Au final, en aucun cas la confiance dans son scrutin ne peut être établie si ce n'est pas l'électeur qui dépose une enveloppe dans une urne scellée, déverrouillée uniquement en présence du public.

L'anonymat, c'est ce principe où vous êtes libre de vos pensées et donc de choisir la personne que vous souhaitez. Sans l'anonymat le bulletin n'est plus secret et donc la pression existe. Imaginons un vote sans anonymat, un parti décide d'acheter 1500 voix contre 500€. Certaines personnes sont en galère financière et ne refuseront pas cette somme. Donc voterons pour qui le parti leur demandera de voter.
Autre exemple (en utilisant l'exagération), j'habite dans un immeuble ou bon nombre de militants extrémistes y vivent, si je ne vote pas pour tel parti, ils brûlent mon appartement. Vu qu'ils peuvent vérifier pour qui j'ai voté, ils ont ce moyen de pression sur moi. Aujourd'hui, avec le secret du scrutin, ils ne peuvent en aucun cas connaitre mon opinion et mon choix. Et même sans partir aussi loin, j'habite un village, je vote pour X, la commère du coin sait pour qui j'ai voté et tout le village est au courant dans les deux jours avec les actes de vandalisme que ce choix peut générer (mon choix déplaira toujours à quelqu'un).

L'anonymat est une obligation pour un vote démocratique. De ce fait, la chaine de blocs n'est plus adaptée car on ne peut être anonyme.
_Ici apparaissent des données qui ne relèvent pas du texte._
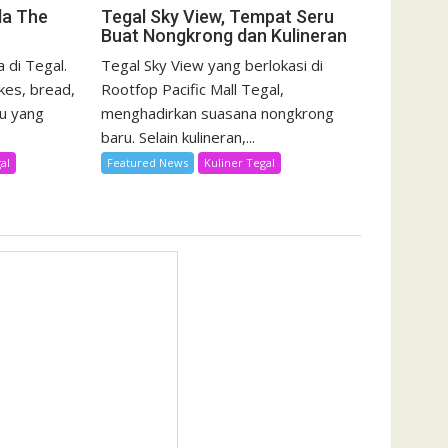
da The
Tegal Sky View, Tempat Seru
Buat Nongkrong dan Kulineran
 di Tegal.
Tegal Sky View yang berlokasi di
kes, bread,
Rootfop Pacific Mall Tegal,
u yang
menghadirkan suasana nongkrong
baru. Selain kulineran,...
al
Featured News
Kuliner Tegal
Certains d'entre vous diront "oui mais la blockchain doit être privée" dans ce cas il est impossible de vérifier qu'elle n'a pas été modifiée et donc elle n'est pas fiable. "Oui mais la blockchain doit être publique" et donc elle ne peut plus être anonyme car à chaque personne qui vote on voit le nom de cette personne apparaitre et en même temps une voix en plus. L'avantage d'un bureau de vote est que toute la chaine est vérifiable et non falsifiable. Personne ne peut remonter jusqu'à vous, toute la chaine est vérifiable de bout en bout. Avec un outil informatique, vous devrez sacrifier au choix l'anonymat ou la confiance (ou les deux).
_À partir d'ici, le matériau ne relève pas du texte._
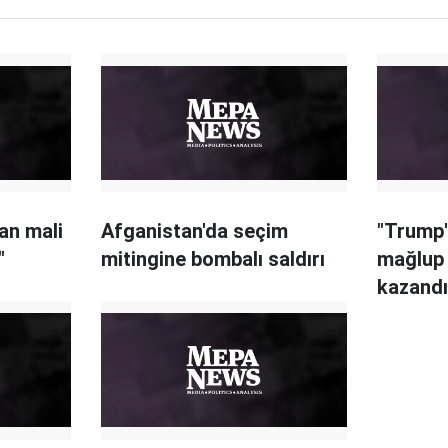
an mali
Afganistan'da seçim
"Trump'ı
"
mitingine bombalı saldırı
mağlup 
kazandı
« ce qui pose problème n’est pas les solutions proposées, mais plutôt la définition même de la question ». Evgeny Morozov

En gros, est-ce que le problème de l'abstention est son système antédiluvien robuste qui a fonctionné 63 ans ou plutôt les politiques ? Pourquoi est-ce que l'abstention est liée à un problème d'un système "vieillissant" (selon les détracteurs) alors qu'on trouve des traces de la solution "vote électronique" en 2007 (qui, pour rappel, est l'année de l'apparition du premier iPhone, l'informatique n'était clairement pas démocratisée à ce moment-là).
Pourquoi est-ce que le problème de l'abstention est le système "vieillissant" et ne serait pas dû à une politique vieillissante ?
Pourquoi est-ce que l'abstention ne viendrait pas du fait que le vote blanc ne sert à rien ?
Pourquoi est-ce que le problème n'est pas le fait que sur 8 professions de foi, 6 ne proposent rien, 5 mentionnent même des éléments sur lesquels ils n'ont aucun contrôle ?
Pourquoi l'électeur doit avoir confiance envers une classe politique en allant voter quand cette même classe lui ment ouvertement ? (quand elle ne promeut pas son discours par une violence disproportionnée).

Rodho


J'ai écrit cet article en connaissance de cause.
D'une part, j'aide à la vie politique en participant aux élections, j'ai dépouillé les scrutins des municipales, je suis assesseur pour les élections régionnales et départementales.
D'autre part, en tant qu'ingénieur informatique.